GIVEN RECORDS ->

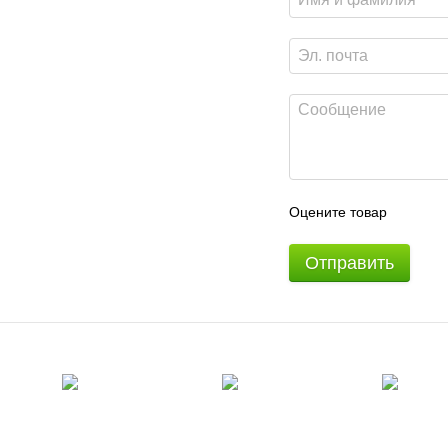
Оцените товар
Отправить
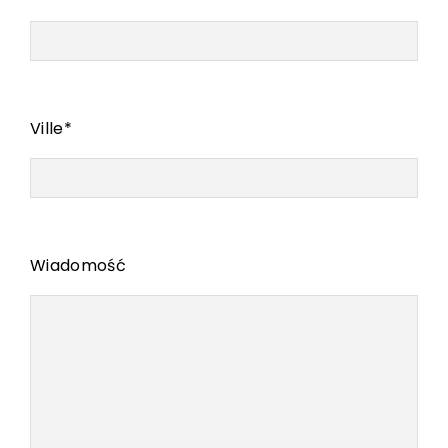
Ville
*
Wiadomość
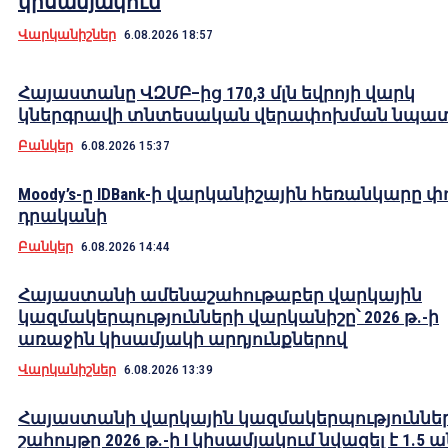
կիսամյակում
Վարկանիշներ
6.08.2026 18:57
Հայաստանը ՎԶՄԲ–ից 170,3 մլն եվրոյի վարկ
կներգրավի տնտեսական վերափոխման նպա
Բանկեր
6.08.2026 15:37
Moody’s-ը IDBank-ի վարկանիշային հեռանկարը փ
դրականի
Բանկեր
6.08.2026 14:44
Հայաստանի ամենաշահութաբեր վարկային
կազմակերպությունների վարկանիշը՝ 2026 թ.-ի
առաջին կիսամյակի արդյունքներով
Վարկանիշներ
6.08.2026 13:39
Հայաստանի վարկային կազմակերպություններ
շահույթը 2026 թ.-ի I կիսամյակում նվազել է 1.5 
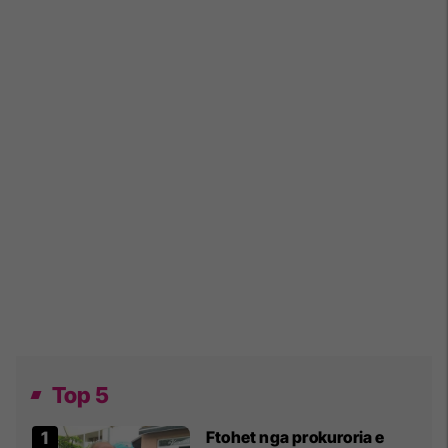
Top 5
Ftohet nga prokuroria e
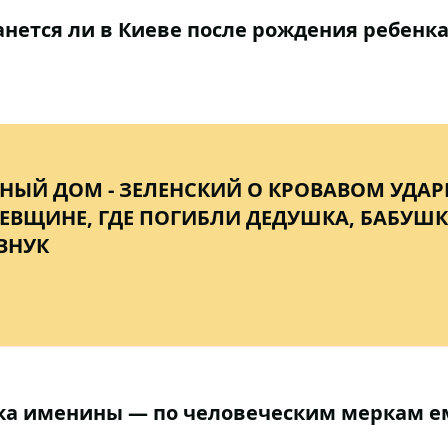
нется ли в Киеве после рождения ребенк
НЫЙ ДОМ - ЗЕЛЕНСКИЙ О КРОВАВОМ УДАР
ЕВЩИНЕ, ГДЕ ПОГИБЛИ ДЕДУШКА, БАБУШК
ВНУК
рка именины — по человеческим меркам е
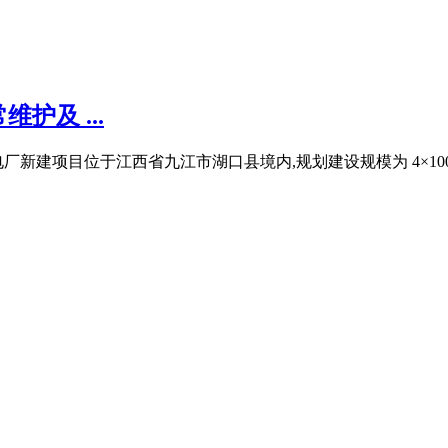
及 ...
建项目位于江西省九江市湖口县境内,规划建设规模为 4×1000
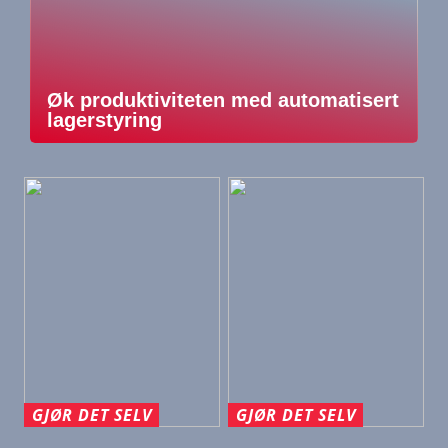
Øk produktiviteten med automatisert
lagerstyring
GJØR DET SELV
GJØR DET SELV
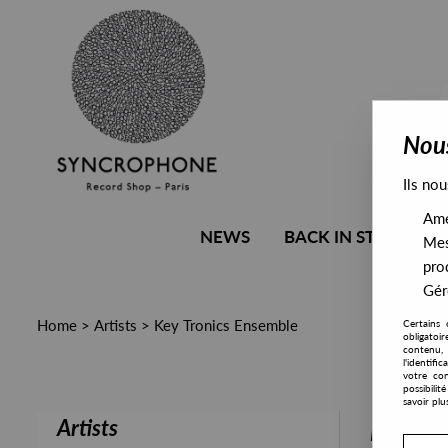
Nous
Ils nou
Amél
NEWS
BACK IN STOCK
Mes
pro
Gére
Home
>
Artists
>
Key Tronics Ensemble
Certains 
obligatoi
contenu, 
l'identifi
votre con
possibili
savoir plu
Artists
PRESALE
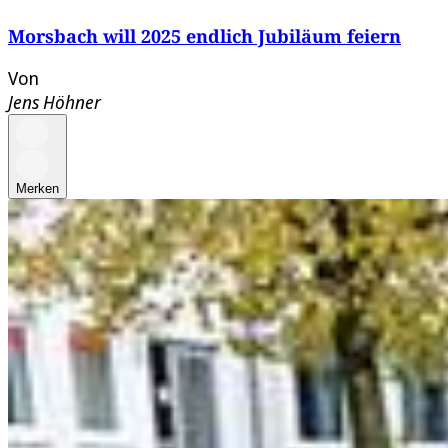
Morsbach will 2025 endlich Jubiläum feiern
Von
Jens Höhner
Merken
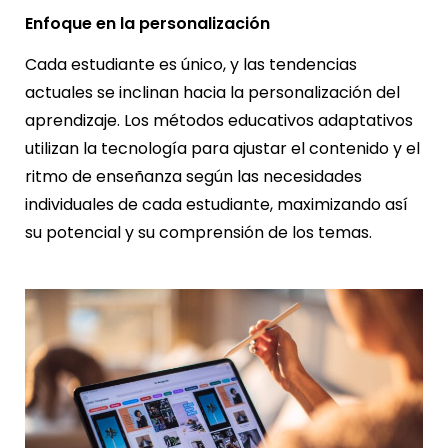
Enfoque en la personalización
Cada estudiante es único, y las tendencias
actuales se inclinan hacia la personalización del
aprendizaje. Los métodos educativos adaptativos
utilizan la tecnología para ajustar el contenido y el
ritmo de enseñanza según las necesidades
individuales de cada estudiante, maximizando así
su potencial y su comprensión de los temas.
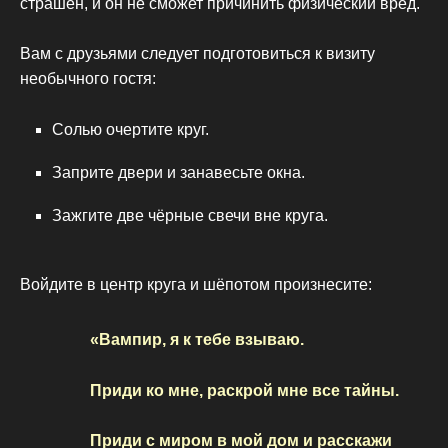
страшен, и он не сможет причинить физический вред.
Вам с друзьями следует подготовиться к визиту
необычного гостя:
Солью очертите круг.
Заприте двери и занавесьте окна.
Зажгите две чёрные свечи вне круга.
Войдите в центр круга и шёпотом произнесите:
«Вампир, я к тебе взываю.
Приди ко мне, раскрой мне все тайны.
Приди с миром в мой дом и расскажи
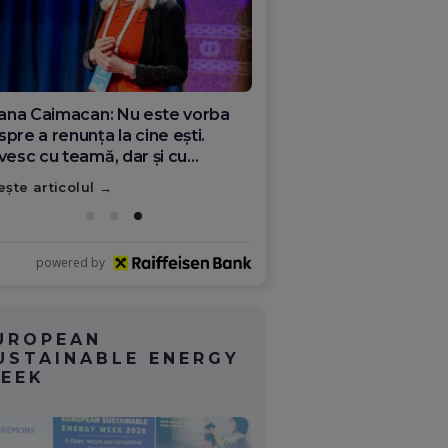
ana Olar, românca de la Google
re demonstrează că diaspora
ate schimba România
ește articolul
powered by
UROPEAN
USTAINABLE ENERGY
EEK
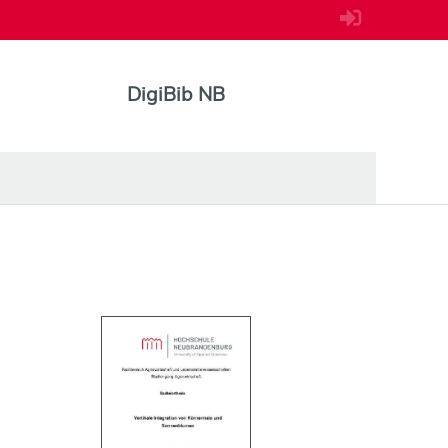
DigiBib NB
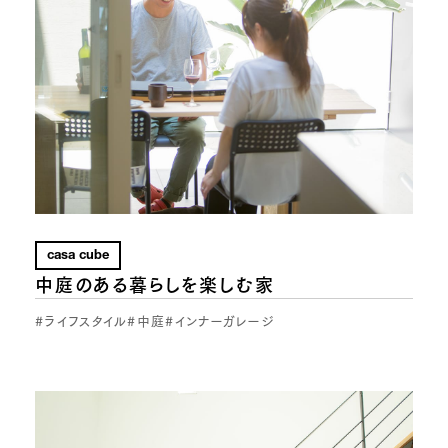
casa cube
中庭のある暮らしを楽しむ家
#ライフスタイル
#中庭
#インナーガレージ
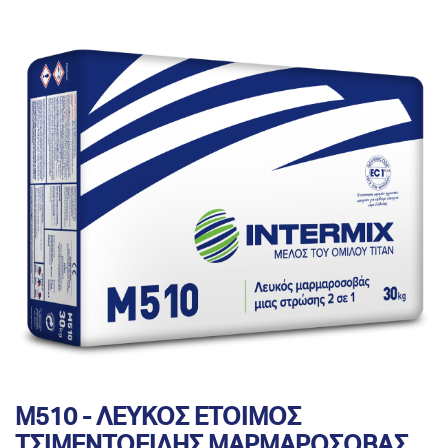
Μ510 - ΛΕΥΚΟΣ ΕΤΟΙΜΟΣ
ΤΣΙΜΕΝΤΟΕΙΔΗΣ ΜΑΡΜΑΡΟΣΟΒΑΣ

...

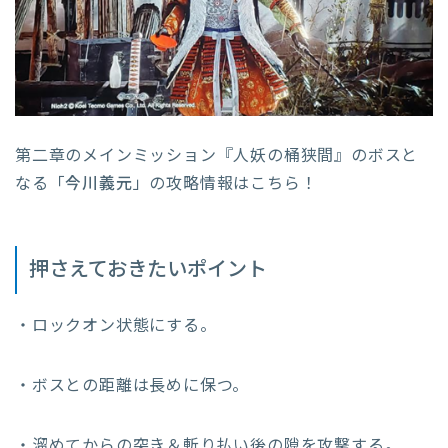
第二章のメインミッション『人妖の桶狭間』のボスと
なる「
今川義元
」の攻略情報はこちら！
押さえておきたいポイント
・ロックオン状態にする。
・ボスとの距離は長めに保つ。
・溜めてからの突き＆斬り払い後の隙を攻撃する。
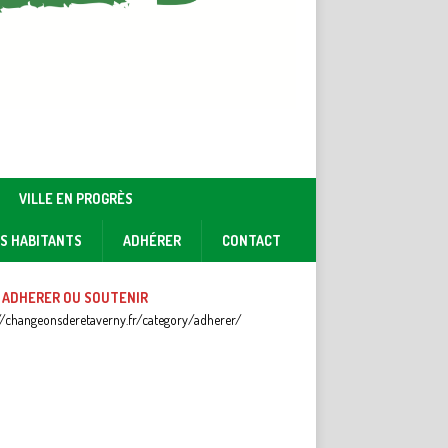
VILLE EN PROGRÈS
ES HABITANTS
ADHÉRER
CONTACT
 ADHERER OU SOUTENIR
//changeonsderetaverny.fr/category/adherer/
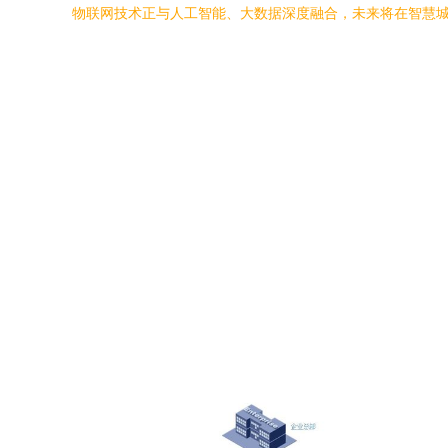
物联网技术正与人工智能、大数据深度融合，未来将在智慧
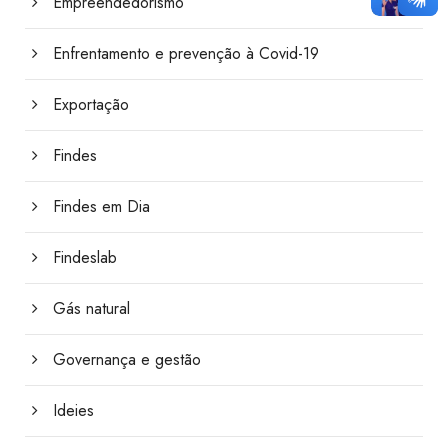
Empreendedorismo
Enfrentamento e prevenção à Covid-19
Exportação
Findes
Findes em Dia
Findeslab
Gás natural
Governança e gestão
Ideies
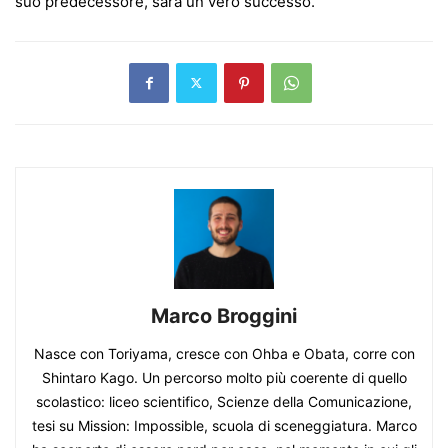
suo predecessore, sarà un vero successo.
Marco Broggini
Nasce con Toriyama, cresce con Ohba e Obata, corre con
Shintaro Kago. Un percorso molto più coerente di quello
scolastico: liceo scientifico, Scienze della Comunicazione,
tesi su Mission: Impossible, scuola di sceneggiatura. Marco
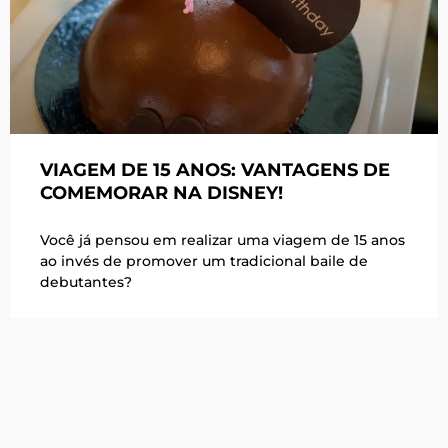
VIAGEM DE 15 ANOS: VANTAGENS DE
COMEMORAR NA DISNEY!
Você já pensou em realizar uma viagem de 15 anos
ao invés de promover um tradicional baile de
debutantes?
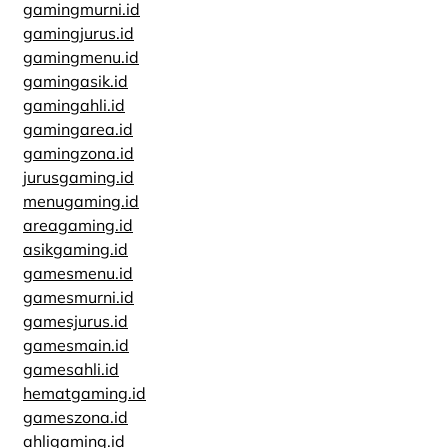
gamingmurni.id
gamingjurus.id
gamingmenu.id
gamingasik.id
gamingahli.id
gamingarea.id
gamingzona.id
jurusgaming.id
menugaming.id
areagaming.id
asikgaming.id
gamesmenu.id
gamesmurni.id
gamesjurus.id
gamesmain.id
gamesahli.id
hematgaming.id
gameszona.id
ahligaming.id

==

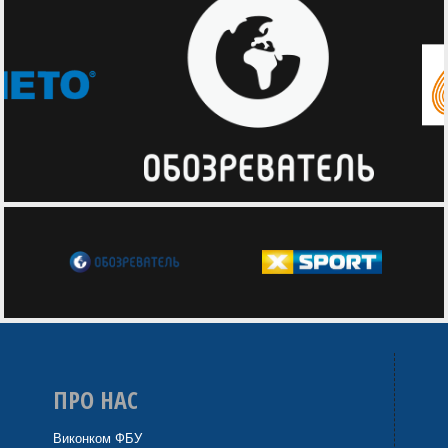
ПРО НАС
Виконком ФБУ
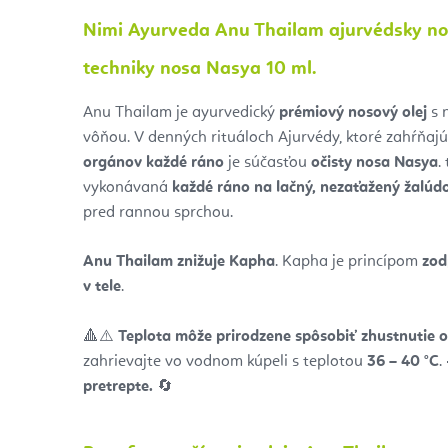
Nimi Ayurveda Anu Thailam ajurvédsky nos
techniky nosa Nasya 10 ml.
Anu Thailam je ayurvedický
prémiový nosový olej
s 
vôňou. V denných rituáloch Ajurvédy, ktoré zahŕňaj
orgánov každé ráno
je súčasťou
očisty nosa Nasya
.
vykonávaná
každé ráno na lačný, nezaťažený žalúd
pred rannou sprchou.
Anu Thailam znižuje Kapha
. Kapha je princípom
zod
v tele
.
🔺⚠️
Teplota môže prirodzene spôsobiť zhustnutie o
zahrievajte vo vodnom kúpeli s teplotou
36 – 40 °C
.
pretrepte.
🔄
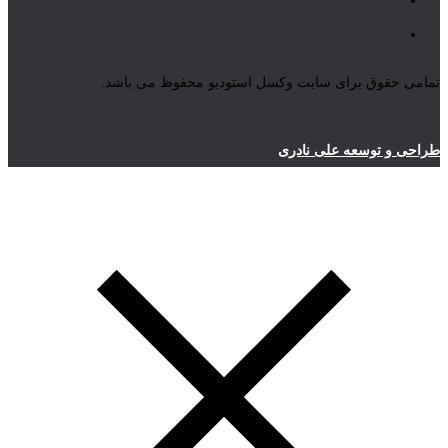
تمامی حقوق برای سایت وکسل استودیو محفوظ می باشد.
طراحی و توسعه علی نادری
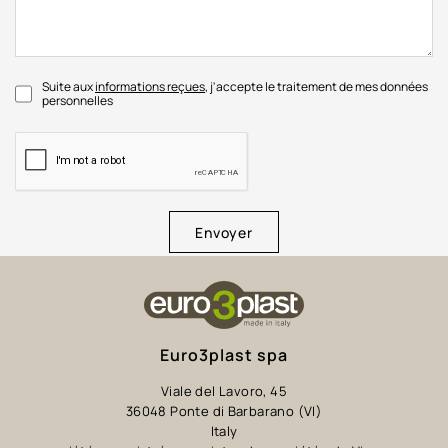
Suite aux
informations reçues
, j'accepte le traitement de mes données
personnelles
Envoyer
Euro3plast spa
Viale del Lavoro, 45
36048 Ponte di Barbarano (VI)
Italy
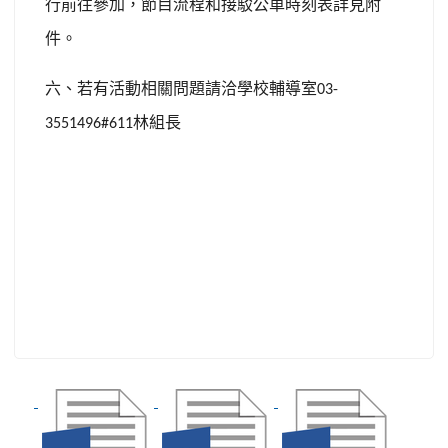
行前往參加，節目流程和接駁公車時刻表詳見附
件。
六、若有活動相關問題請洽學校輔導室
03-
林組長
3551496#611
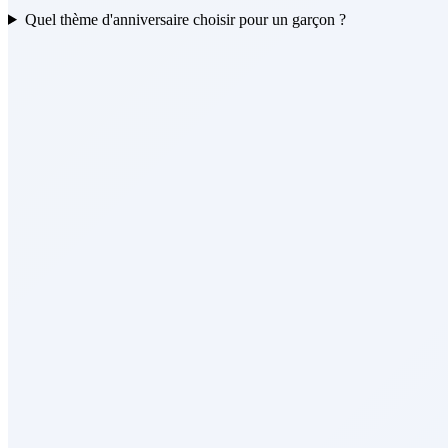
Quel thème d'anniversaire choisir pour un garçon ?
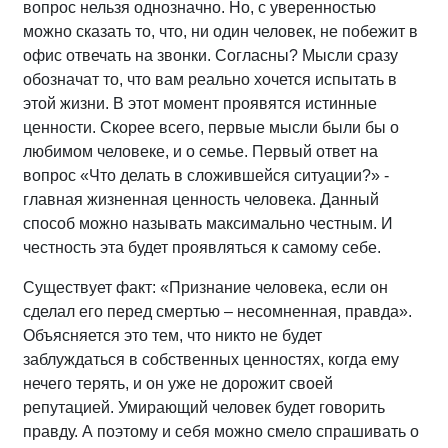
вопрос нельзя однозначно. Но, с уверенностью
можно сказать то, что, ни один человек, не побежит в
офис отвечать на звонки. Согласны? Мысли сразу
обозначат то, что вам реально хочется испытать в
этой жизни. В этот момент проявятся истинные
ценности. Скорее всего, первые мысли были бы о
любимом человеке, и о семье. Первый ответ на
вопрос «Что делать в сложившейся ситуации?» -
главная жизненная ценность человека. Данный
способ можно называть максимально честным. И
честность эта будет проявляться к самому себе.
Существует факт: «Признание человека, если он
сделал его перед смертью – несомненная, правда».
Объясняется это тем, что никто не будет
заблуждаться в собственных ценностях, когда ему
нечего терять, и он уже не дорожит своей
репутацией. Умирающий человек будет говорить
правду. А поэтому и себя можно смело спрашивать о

WORK TO BE COMPLETED -> Look above for the line containing "Оцените товар" and the line containing "нется ли в Киеве после рождения ребенк", then reproduce both and everything between them exactly, pictures omitted.

EXERCISE RESPONSE ->
Оцените товар
Отправить
Ville
*
Wiadomość
կիսամյակում
Վարկանիշներ
6.08.2026 18:57
Հայաստանը ՎԶՄԲ–ից 170,3 մլն եվրոյի վարկ
կներգրավի տնտեսական վերափոխման նպա
Բանկեր
6.08.2026 15:37
Moody’s-ը IDBank-ի վարկանիշային հեռանկարը փ
դրականի
Բանկեր
6.08.2026 14:44
Հայաստանի ամենաշահութաբեր վարկային
կազմակերպությունների վարկանիշը՝ 2026 թ.-ի
առաջին կիսամյակի արդյունքներով
Վարկանիշներ
6.08.2026 13:39
Հայաստանի վարկային կազմակերպություններ
շահույթը 2026 թ.-ի I կիսամյակում նվազել է 1.5 
Top 5
Ftohet nga prokuroria e
нется ли в Киеве после рождения ребенк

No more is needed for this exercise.